Work order
After counting the lines below that contain "получать", reply with that number alone.

Records excerpted from a collection:
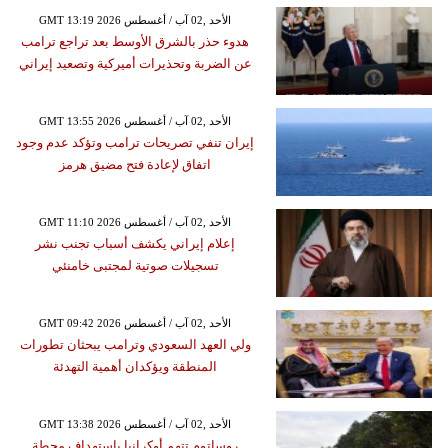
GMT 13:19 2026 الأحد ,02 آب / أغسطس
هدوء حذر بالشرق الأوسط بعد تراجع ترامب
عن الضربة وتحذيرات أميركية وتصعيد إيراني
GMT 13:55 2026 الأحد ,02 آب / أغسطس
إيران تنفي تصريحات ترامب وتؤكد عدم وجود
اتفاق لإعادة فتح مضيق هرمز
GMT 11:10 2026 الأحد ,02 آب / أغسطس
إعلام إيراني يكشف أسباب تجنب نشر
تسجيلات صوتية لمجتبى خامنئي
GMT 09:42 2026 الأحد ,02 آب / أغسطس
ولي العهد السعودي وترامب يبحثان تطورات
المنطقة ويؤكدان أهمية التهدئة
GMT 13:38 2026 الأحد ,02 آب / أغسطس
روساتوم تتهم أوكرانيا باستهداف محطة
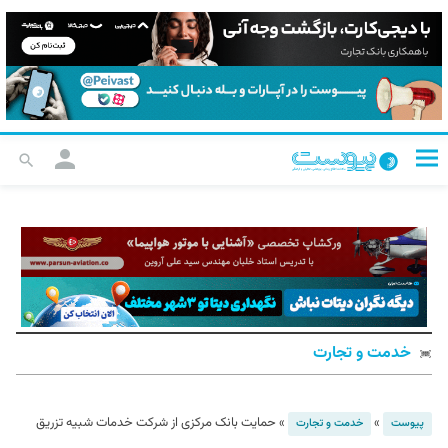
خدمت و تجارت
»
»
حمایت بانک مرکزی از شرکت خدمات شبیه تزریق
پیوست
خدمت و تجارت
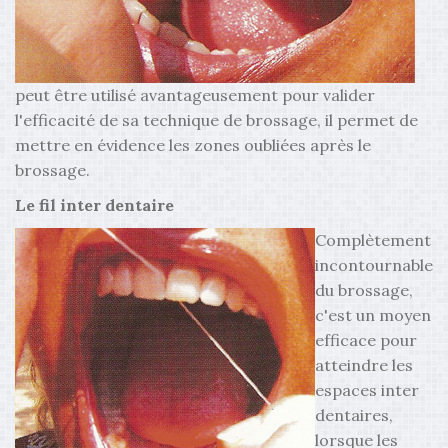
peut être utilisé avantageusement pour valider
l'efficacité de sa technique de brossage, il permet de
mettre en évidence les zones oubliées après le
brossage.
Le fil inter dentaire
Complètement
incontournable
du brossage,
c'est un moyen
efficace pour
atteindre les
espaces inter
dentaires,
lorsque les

* * *

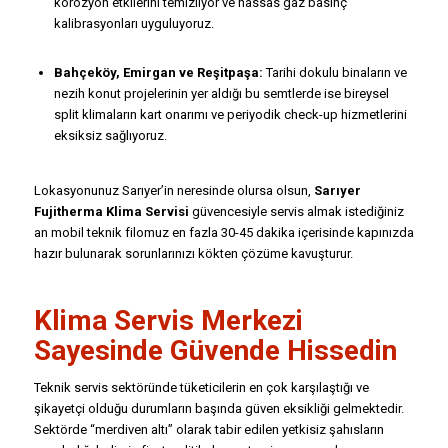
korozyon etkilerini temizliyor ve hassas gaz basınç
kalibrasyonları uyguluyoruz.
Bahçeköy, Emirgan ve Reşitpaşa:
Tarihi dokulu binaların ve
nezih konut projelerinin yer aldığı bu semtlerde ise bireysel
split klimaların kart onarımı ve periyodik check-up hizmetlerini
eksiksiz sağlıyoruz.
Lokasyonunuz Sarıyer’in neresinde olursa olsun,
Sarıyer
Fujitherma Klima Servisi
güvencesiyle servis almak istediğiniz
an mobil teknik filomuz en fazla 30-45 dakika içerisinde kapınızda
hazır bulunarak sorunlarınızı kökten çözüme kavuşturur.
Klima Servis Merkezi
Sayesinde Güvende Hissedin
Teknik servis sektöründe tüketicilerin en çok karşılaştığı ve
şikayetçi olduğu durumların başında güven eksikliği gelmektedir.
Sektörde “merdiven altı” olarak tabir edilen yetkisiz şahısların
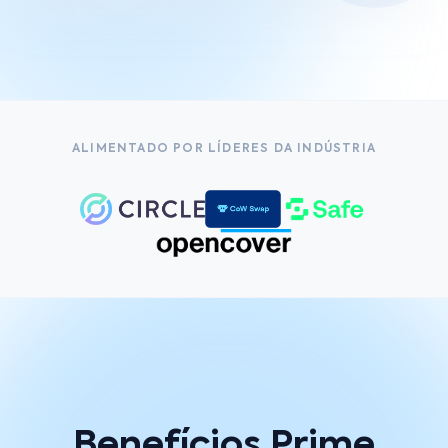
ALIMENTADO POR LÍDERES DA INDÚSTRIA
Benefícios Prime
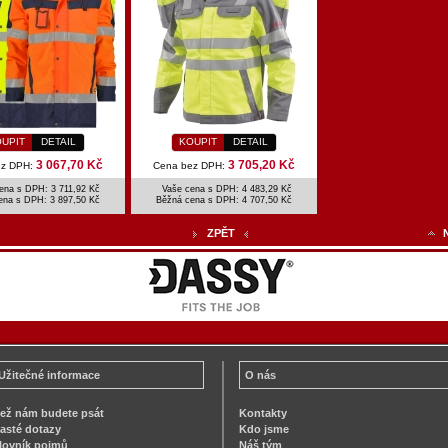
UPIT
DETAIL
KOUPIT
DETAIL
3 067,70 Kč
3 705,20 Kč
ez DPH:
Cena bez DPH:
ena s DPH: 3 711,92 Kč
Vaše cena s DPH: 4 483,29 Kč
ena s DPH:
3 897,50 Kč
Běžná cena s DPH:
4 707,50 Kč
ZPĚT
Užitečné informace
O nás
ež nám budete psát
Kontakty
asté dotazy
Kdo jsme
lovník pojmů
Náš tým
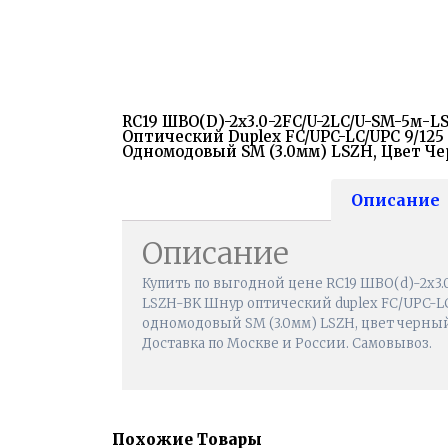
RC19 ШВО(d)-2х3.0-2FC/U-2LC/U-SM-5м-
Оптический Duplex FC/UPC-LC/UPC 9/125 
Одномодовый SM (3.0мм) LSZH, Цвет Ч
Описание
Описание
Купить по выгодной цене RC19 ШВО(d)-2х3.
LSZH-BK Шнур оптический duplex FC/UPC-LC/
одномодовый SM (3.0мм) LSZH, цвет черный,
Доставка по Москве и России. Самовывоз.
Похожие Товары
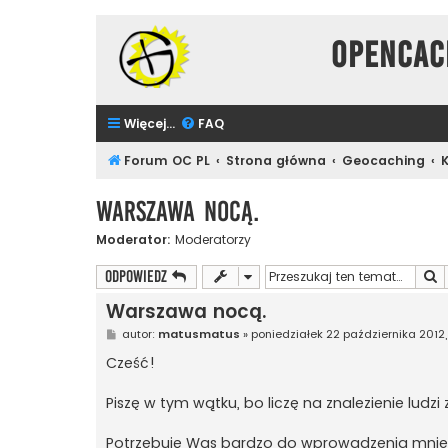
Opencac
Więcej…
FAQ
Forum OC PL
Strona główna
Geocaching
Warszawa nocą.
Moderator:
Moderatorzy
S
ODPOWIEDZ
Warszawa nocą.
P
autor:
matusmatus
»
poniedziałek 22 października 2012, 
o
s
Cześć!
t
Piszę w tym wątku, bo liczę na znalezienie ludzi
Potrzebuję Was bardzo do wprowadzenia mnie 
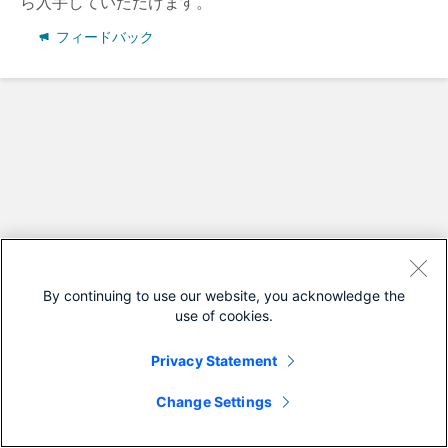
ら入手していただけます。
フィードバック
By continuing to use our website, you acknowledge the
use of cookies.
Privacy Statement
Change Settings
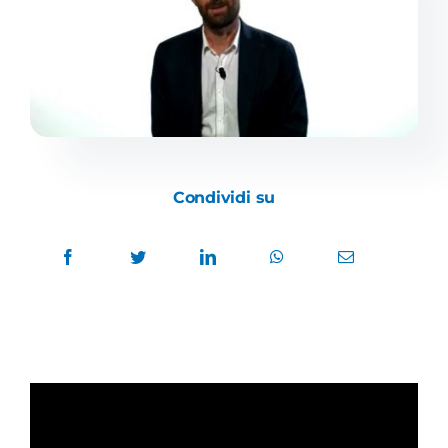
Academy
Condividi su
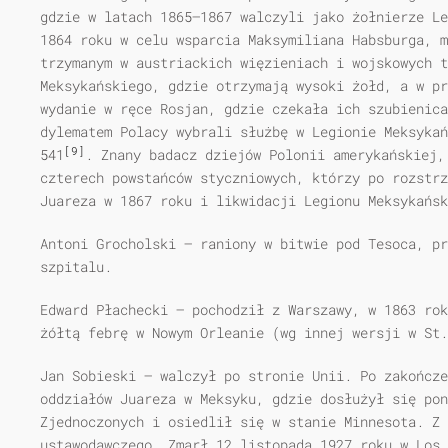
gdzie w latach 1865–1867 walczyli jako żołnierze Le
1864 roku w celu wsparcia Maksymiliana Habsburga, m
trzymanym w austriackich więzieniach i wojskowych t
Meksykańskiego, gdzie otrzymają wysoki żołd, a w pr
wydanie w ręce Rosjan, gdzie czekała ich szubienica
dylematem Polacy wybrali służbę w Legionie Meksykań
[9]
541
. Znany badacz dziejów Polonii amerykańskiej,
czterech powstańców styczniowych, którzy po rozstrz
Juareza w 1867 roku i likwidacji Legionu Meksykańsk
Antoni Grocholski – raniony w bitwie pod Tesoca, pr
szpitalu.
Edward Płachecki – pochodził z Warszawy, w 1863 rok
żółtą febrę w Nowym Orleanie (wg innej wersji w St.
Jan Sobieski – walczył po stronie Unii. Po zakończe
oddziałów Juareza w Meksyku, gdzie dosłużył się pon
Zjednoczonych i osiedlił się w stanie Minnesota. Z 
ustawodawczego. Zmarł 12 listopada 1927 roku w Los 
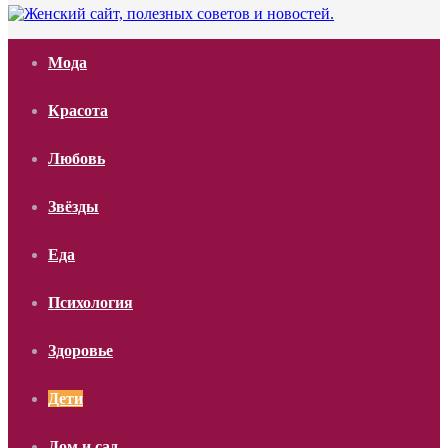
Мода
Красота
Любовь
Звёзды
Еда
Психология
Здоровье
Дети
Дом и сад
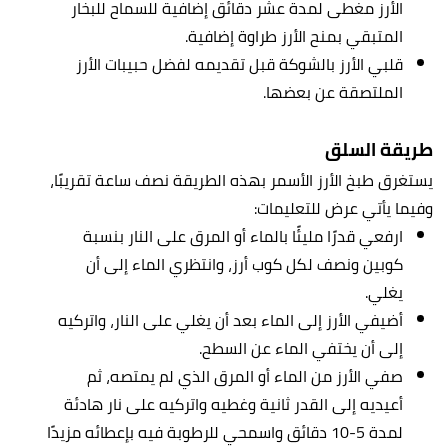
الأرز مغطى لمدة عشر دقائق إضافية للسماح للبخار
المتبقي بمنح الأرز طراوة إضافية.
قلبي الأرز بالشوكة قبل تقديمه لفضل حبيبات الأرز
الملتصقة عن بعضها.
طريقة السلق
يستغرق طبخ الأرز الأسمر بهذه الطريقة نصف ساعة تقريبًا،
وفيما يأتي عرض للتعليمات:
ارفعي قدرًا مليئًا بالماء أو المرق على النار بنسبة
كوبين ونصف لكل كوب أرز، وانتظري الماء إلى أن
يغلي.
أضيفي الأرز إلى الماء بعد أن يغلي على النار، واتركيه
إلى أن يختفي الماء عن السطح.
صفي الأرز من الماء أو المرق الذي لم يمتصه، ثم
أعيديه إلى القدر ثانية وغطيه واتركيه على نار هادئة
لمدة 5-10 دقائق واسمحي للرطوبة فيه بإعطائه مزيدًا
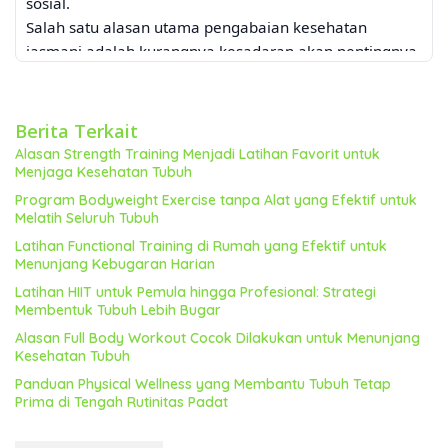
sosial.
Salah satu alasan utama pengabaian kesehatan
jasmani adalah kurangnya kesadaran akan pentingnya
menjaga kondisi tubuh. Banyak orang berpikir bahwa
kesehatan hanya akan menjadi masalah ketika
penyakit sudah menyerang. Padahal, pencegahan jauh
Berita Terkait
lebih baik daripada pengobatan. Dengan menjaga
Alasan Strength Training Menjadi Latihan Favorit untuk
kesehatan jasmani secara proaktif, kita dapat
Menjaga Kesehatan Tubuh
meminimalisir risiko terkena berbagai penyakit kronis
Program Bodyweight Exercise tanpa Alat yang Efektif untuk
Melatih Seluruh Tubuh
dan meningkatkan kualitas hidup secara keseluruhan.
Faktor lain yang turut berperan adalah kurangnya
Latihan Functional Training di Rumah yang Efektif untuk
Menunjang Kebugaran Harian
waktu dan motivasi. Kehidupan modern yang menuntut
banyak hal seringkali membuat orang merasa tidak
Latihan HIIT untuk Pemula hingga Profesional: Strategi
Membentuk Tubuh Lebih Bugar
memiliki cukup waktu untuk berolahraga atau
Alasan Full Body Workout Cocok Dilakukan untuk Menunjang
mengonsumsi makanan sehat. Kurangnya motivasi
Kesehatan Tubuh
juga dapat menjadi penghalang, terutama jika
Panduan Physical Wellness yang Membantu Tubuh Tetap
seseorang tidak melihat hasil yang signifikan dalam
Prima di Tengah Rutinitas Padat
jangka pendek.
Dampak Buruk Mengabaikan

...

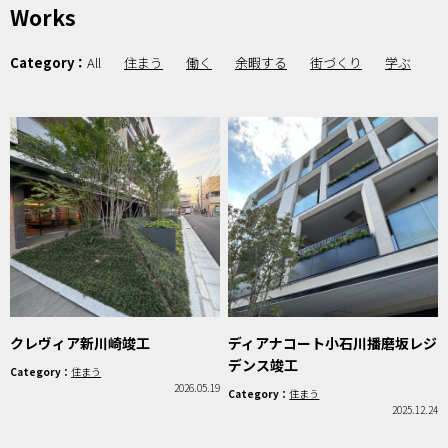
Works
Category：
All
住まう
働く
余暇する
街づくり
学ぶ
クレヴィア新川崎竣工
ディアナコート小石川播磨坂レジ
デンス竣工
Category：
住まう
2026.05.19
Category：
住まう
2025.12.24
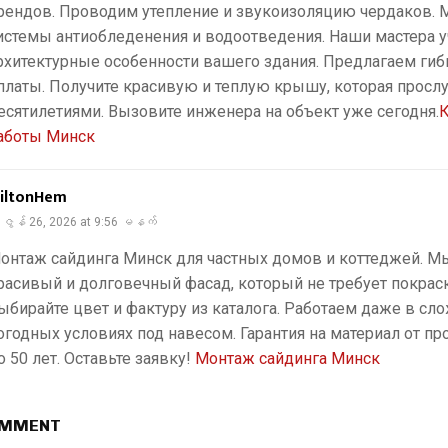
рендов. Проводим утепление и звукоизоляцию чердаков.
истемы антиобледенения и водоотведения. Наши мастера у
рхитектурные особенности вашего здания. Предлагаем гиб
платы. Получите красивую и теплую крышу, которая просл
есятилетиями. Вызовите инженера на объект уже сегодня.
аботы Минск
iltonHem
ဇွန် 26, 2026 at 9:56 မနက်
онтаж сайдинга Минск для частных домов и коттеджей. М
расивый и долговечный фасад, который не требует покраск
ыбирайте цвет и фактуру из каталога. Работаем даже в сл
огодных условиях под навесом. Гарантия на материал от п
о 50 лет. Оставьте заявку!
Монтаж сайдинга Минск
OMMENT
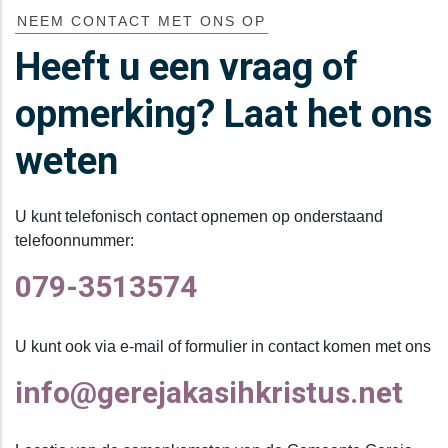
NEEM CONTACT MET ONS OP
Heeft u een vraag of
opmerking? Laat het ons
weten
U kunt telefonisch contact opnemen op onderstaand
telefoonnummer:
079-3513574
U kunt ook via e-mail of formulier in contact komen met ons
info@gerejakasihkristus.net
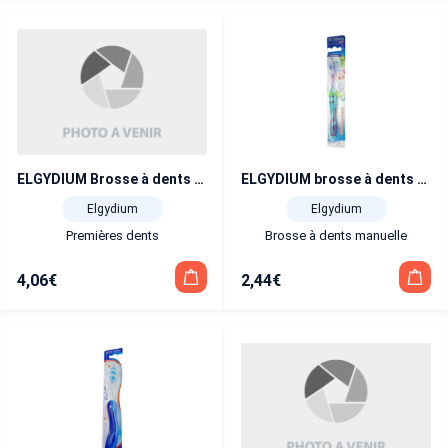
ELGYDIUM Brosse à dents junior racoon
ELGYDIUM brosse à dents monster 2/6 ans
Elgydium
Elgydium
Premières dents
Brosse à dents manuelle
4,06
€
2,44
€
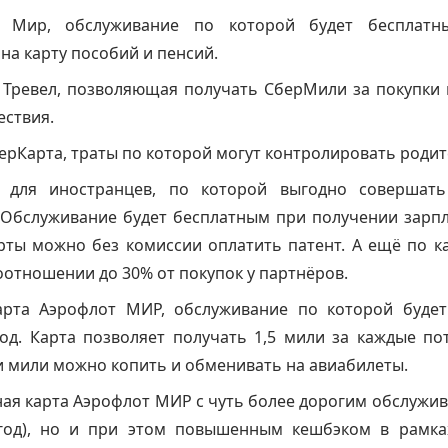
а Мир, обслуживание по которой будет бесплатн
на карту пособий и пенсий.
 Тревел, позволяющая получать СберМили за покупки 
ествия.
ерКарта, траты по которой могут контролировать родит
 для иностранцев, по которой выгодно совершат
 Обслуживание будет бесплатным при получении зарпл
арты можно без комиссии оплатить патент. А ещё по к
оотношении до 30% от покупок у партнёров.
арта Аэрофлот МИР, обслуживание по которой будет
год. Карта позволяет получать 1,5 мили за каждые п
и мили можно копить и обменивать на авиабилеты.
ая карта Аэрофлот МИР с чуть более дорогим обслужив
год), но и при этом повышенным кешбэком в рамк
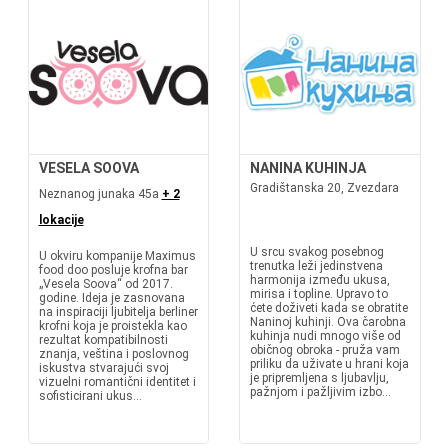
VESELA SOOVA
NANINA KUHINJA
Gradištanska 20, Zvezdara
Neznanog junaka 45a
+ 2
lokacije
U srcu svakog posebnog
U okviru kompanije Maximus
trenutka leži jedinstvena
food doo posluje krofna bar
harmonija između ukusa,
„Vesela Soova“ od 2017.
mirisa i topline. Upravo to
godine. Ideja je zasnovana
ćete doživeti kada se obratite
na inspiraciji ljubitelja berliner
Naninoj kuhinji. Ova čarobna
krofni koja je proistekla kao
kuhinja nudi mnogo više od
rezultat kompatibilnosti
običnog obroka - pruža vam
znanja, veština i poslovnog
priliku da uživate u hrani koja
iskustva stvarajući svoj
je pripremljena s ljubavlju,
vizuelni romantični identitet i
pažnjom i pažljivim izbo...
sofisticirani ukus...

Response
2